A shutdown affects discretionary spending to states, but most federal transfers are mandatory spending. The latter can proceed during a shutdown, although some programmes require appropriation, and that depends on the availability of funds. Medicaid, the health plan for the poor, for example, is funded three months in advance to create a cushion. If the government is risking default, however, and must prioritise payments, mandatory programmes are more at risk.
States are left to decide whether they should (or can) front the government in the hope of reimbursements. That depends on how much cash they have on hand. Finances have improved since the recession, but money is still tight.
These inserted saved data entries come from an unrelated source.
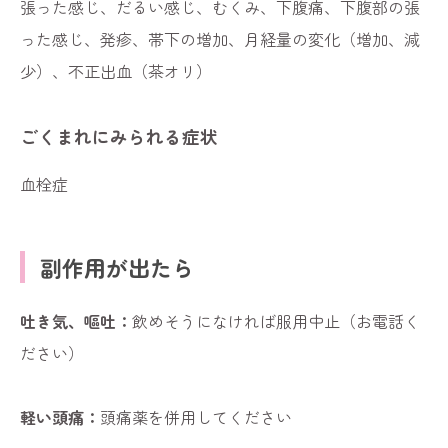
張った感じ、だるい感じ、むくみ、下腹痛、下腹部の張
った感じ、発疹、帯下の増加、月経量の変化（増加、減
少）、不正出血（茶オリ）
ごくまれにみられる症状
血栓症
副作用が出たら
吐き気、嘔吐：
飲めそうになければ服用中止（お電話く
ださい）
軽い頭痛：
頭痛薬を併用してください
States also could pass on cuts to localities and healthcare providers.
Investors are taking the shutdown in their stride – they seem confident that it will not last long enough to hurt economic growth. But if it does, municipal bond prices may rise: they mostly take their cue from US Treasuries, which rally in times of fear. Yields on top-rated 10-year general obligation munis are flat at around 2.5 per cent this week. A US default, on the other hand, would bring havoc.